A Comissão Nacional da Mulher Advogada do Conselho Federal da OAB e a Associação Brasileira de Mulheres de Carreiras Jurídicas – Comissão São Paulo vêm à público manifestar repúdio ao conteúdo veiculado pela revista Carta Capital intitulado “Mulheres que envergonham as mulheres” na data de 20 de novembro de 2019. A matéria traz um rol de mulheres em posição de poder e projeção (políticas, mulheres de carreiras jurídicas, atrizes etc.), que, no julgamento da revista, envergonham outras mulheres.
(OAB – 21/11/2019 – acesse no site de origem)
As alusões trazidas na matéria dizem respeito a questões pessoais das mulheres selecionadas pela revista e foram usadas em tom depreciativo, desqualificando-as. No lugar de discordar de seus posicionamentos, atitudes ou comportamentos, a revista, valeu-se de assuntos de foro íntimo/pessoais e de estereótipos de gênero.
– Alguns assuntos que são de foro íntimo ou pessoais e que não se relacionam com qualidades pessoais atribuídos às mulheres que foram objeto da matéria: relacionamentos amorosos, forma do corpo, sexualidade, trajes usados, estética, idade, parentesco.

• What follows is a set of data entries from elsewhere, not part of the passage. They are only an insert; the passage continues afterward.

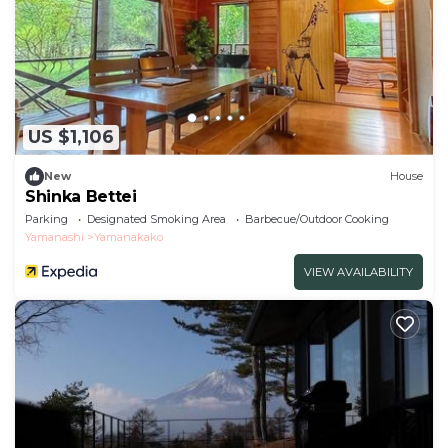
US $1,106
New
House
Shinka Bettei
Parking
Designated Smoking Area
Barbecue/Outdoor Cooking
Yamanashi
Yamanakako
VIEW AVAILABILITY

– Algumas acusações que coincidem com os estereótipos de gênero feitas contra as mulheres objeto da matéria: bruxa, cobra, dona de bordel, mentirosa, ressentida, chatinha, carente sexualmente, estressada.
A discordância de posicionamentos ideológicos é salutar, mas a menção a características eminentemente pessoais e que não podem nunca desqualificar uma pessoa (homem ou mulher), bem como a utilização de estereótipos de gênero, como sendo “naturais” das mulheres, comprometem o conteúdo jornalístico, merecendo, a matéria, ser repudiada.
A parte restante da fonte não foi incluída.